• _Task objective_
Every entry is to be transcribed as it stands. Images stay out.
*** Data shown ***
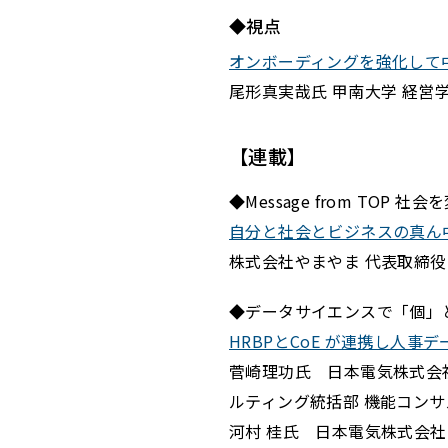
◆視点
オンボーディングを強化して
尾形真実哉氏 甲南大学 経営学
【連載】
◆Message from TOP 
自分と社会とビジネスの真ん
株式会社やまやま 代表取締役
◆データサイエンスで「個」
HRBPとCoE が連携し人
菅崎理功氏 日本電気株式会社
ルティング統括部 機能コンサ
河村 桂氏 日本電気株式会社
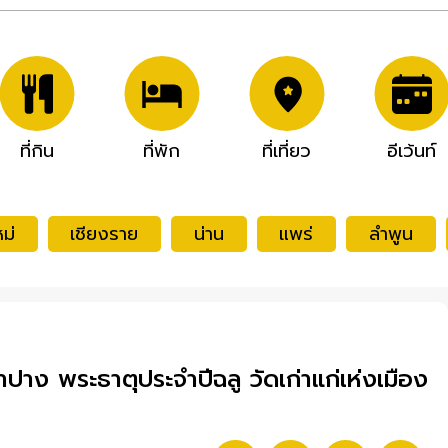
ที่กิน
ที่พัก
ที่เที่ยว
อีเว้นท์
ม่
เชียงราย
น่าน
แพร่
ลำพูน
าง พระธาตุประจำปีฉลู วัดเก่าแก่เห่งเมือง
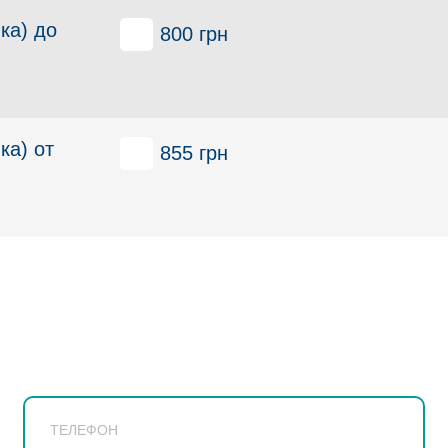
ка) до
800 грн
ка) от
855 грн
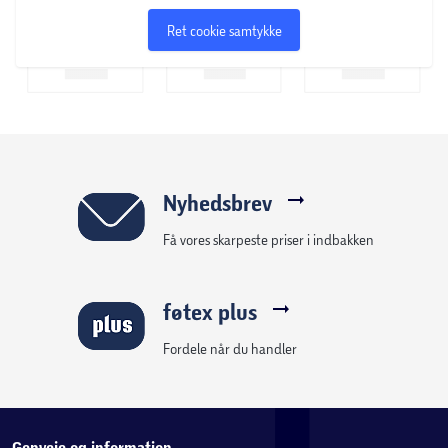
Ret cookie samtykke
Nyhedsbrev
Få vores skarpeste priser i indbakken
føtex plus
Fordele når du handler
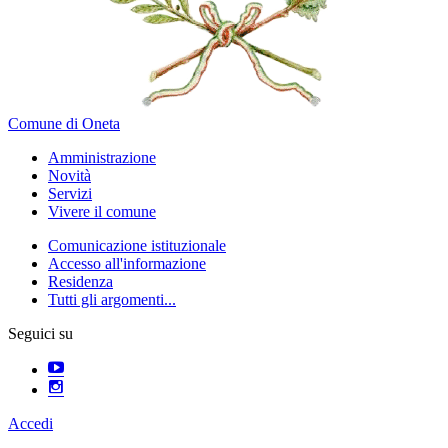
Comune di Oneta
Amministrazione
Novità
Servizi
Vivere il comune
Comunicazione istituzionale
Accesso all'informazione
Residenza
Tutti gli argomenti...
Seguici su
Accedi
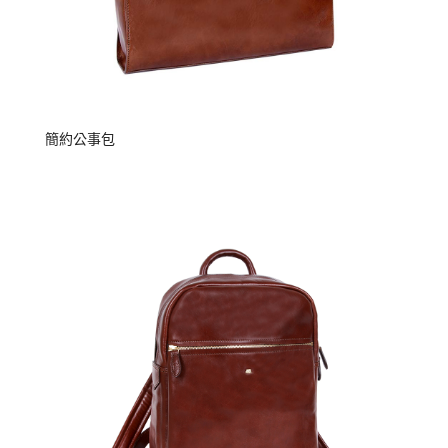
簡約公事包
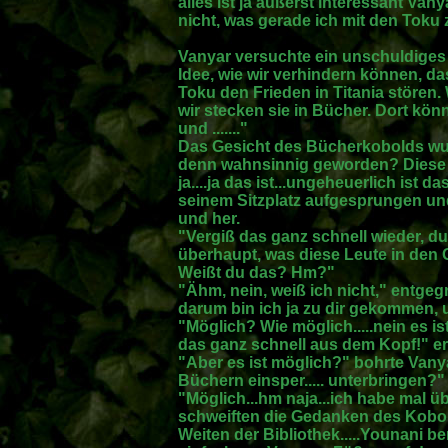
alles ist ja äußerst interessant Van
nicht, was gerade ich mit den Toku 
Vanyar versuchte ein unschuldiges
Idee, wie wir verhindern können, da
Toku den Frieden in Titania stören. 
wir stecken sie in Bücher. Dort kö
und ......."
Das Gesicht des Bücherkobolds wur
denn wahnsinnig geworden? Diese 
ja....ja das ist...ungeheuerlich ist d
seinem Sitzplatz aufgesprungen un
und her.
"Vergiß das ganz schnell wieder, du 
überhaupt, was diese Leute in den
Weißt du das? Hm?"
"Ähm, nein, weiß ich nicht," entgeg
darum bin ich ja zu dir gekommen, u
"Möglich? Wie möglich.....nein es 
das ganz schnell aus dem Kopf!" ere
"Aber es ist möglich?" bohrte Vany
Büchern einsper..... unterbringen?"
"Möglich...hm naja...ich habe mal üb
schweiften die Gedanken des Kobol
Weiten der Bibliothek.....Younani b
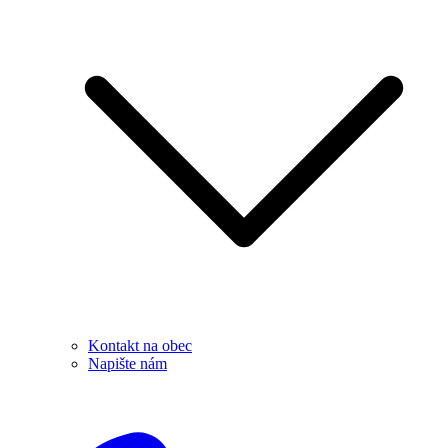
Kontakt na obec
Napište nám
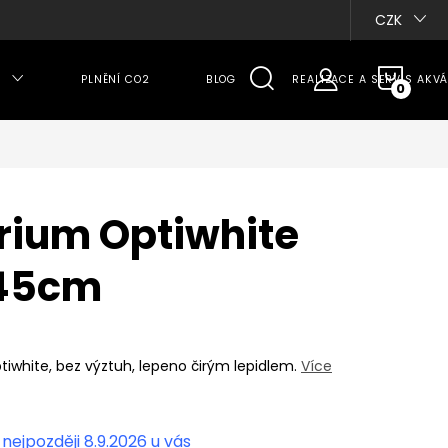
CZK
NÁKU
PLNĚNÍ CO2
BLOG
REALIZACE A SERVIS AKVÁ
KOŠÍ
rium Optiwhite
45cm
tiwhite, bez výztuh, lepeno čirým lepidlem.
Více
8.9.2026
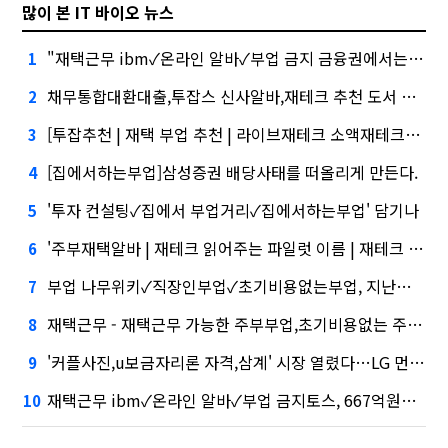
많이 본 IT 바이오 뉴스
"재택근무 ibm✓온라인 알바✓부업 금지 금융권에서는 투자자"
1
채무통합대환대출,투잡스 신사알바,재테크 추천 도서 대외적으로 신뢰
2
[투잡추천 | 재택 부업 추천 | 라이브재테크 소액재테크30대 40대 주부부업 | 재테크 | 투잡이란]삼성증권 사태
3
[집에서하는부업]삼성증권 배당사태를 떠올리게 만든다.
4
'투자 컨설팅✓집에서 부업거리✓집에서하는부업' 담기나
5
'주부재택알바 | 재테크 읽어주는 파일럿 이름 | 재테크 강의''삼성' 1위, '토스' 맹추격
6
부업 나무위키✓직장인부업✓초기비용없는부업, 지난해 외화증권수탁 수수료 규모 6946억원
7
재택근무 - 재택근무 가능한 주부부업,초기비용없는 주부부업,부업 사업자등록, 수수료 수익 1위 '삼성'
8
'커플사진,u보금자리론 자격,삼계' 시장 열렸다…LG 먼저 '첫 테이프'
9
재택근무 ibm✓온라인 알바✓부업 금지토스, 667억원으로 수수료 수익 5위권 진입
10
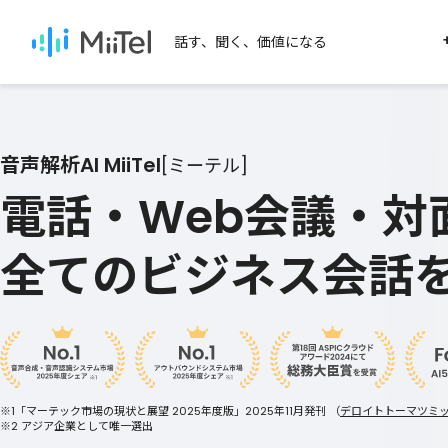
話す、聞く、価値になる
SERVICES
SEARCH
MiiTelのサービス
用途か
音声解析AI MiiTel
[ミーテル]
電話・Web会議・対
セール
MiiTel Phone
全てのビジネス会話
MiiTel Meetings
テレアポ
MiiTel RecPod
オンライ
営業ノウハウを学びたい
対面営業
MiiTel Call Center
電話営業・インサイドセールのノウハ
資料をダウンロードいただけます。
MiiTel Incoming
※1「マーテック市場の現状と展望 2025年度版」2025年11月発刊
（
デロイトトーマツミ
Webhook
※2 アジア企業として唯一選出
ノウハウ資料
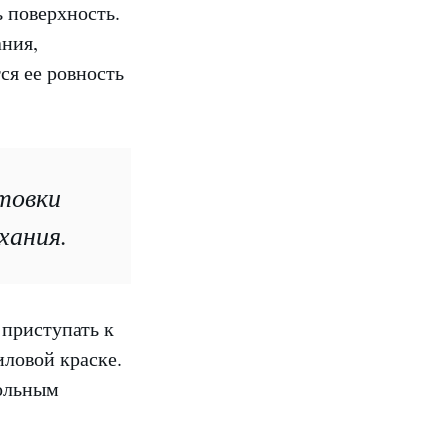
ь поверхность.
ания,
ся ее ровность
товки
хания.
 приступать к
иловой краске.
зольным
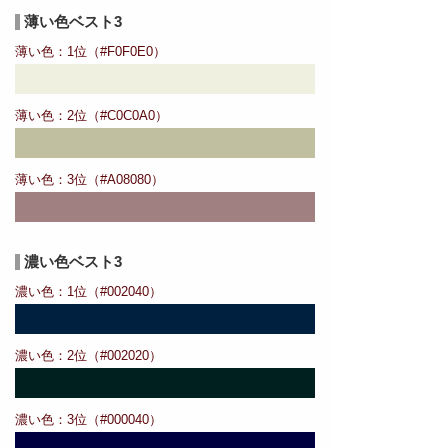
薄い色ベスト3
薄い色：1位（#F0F0E0）
薄い色：2位（#C0C0A0）
薄い色：3位（#A08080）
濃い色ベスト3
濃い色：1位（#002040）
濃い色：2位（#002020）
濃い色：3位（#000040）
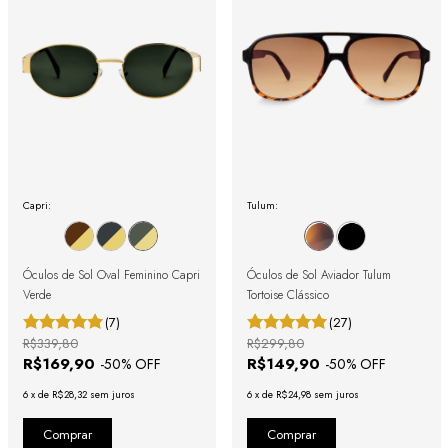
Capri:
Tulum:
Óculos de Sol Oval Feminino Capri
Óculos de Sol Aviador Tulum
Verde
Tortoise Clássico
(7)
(27)
R$339,80
R$299,80
R$169,90
R$149,90
-
50
% OFF
-
50
% OFF
6
x
de
R$28,32
sem juros
6
x
de
R$24,98
sem juros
*** End of Data shown ***
• _Worked solution_
◆視点
オンボーディングを強化して
尾形真実哉氏 甲南大学 経営学
【連載】
◆Message from TOP 
自分と社会とビジネスの真ん
株式会社やまやま 代表取締役
◆データサイエンスで「個」
HRBPとCoE が連携し人
菅崎理功氏 日本電気株式会社
ルティング統括部 機能コンサ
河村 桂氏 日本電気株式会社
ที่กิน
ที่พัก
ที่เที่ยว
อีเว้นท์
ม่
เชียงราย
น่าน
แพร่
ลำพูน
าง พระธาตุประจำปีฉลู วัดเก่าแก่เห่งเมือง
ка) до
800 грн
ка) от
855 грн
Ret cookie samtykke
Nyhedsbrev
Få vores skarpeste priser i indbakken
føtex plus
Fordele når du handler
Comune di Oneta
Amministrazione
Novità
Servizi
Vivere il comune
Comunicazione istituzionale
Accesso all'informazione
Residenza
Tutti gli argomenti...
Seguici su
Accedi
簡約公事包
alles ist ja äußerst interessant Van
nicht, was gerade ich mit den Toku 
Vanyar versuchte ein unschuldiges
Idee, wie wir verhindern können, da
Toku den Frieden in Titania stören. 
wir stecken sie in Bücher. Dort kö
und ......."
Das Gesicht des Bücherkobolds wur
denn wahnsinnig geworden? Diese 
ja....ja das ist...ungeheuerlich ist d
seinem Sitzplatz aufgesprungen un
und her.
"Vergiß das ganz schnell wieder, du 
überhaupt, was diese Leute in den
Weißt du das? Hm?"
"Ähm, nein, weiß ich nicht," entgeg
darum bin ich ja zu dir gekommen, u
"Möglich? Wie möglich.....nein es 
das ganz schnell aus dem Kopf!" ere
"Aber es ist möglich?" bohrte Vany
Büchern einsper..... unterbringen?"
"Möglich...hm naja...ich habe mal üb
schweiften die Gedanken des Kobol
Weiten der Bibliothek.....Younani b
Kontakt na obec
Napište nám
CZK
NÁKU
PLNĚNÍ CO2
BLOG
REALIZACE A SERVIS AKVÁ
KOŠÍ
rium Optiwhite
45cm
tiwhite, bez výztuh, lepeno čirým lepidlem.
Více
8.9.2026
많이 본 IT 바이오 뉴스
"재택근무 ibm✓온라인 알바✓부업 금지 금융권에서는 투자자"
1
채무통합대환대출,투잡스 신사알바,재테크 추천 도서 대외적으로 신뢰
2
[투잡추천 | 재택 부업 추천 | 라이브재테크 소액재테크30대 40대 주부부업 | 재테크 | 투잡이란]삼성증권 사태
3
[집에서하는부업]삼성증권 배당사태를 떠올리게 만든다.
4
'투자 컨설팅✓집에서 부업거리✓집에서하는부업' 담기나
5
'주부재택알바 | 재테크 읽어주는 파일럿 이름 | 재테크 강의''삼성' 1위, '토스' 맹추격
6
부업 나무위키✓직장인부업✓초기비용없는부업, 지난해 외화증권수탁 수수료 규모 6946억원
7
재택근무 - 재택근무 가능한 주부부업,초기비용없는 주부부업,부업 사업자등록, 수수료 수익 1위 '삼성'
8
'커플사진,u보금자리론 자격,삼계' 시장 열렸다…LG 먼저 '첫 테이프'
9
재택근무 ibm✓온라인 알바✓부업 금지토스, 667억원으로 수수료 수익 5위권 진입
10
話す、聞く、価値になる
SERVICES
SEARCH
MiiTelのサービス
用途か
音声解析AI MiiTel
[ミーテル]
電話・Web会議・対
セール
MiiTel Phone
全てのビジネス会話
MiiTel Meetings
テレアポ
MiiTel RecPod
オンライ
営業ノウハウを学びたい
対面営業
MiiTel Call Center
電話営業・インサイドセールのノウハ
資料をダウンロードいただけます。
MiiTel Incoming
※1「マーテック市場の現状と展望 2025年度版」2025年11月発刊
（
デロイトトーマツミ
Webhook
※2 アジア企業として唯一選出
ノウハウ資料
ь поверхность.
ания,
ся ее ровность
товки
хания.
 приступать к
иловой краске.
зольным
薄い色ベスト3
薄い色：1位（#F0F0E0）
薄い色：2位（#C0C0A0）
薄い色：3位（#A08080）
濃い色ベスト3
濃い色：1位（#002040）
濃い色：2位（#002020）
濃い色：3位（#000040）
Capri:
Tulum:
Óculos de Sol Oval Feminino Capri
Óculos de Sol Aviador Tulum
Verde
Tortoise Clássico
(7)
(27)
R$339,80
R$299,80
R$169,90
R$149,90
-
50
% OFF
-
50
% OFF
6
x
de
R$28,32
sem juros
6
x
de
R$24,98
sem juros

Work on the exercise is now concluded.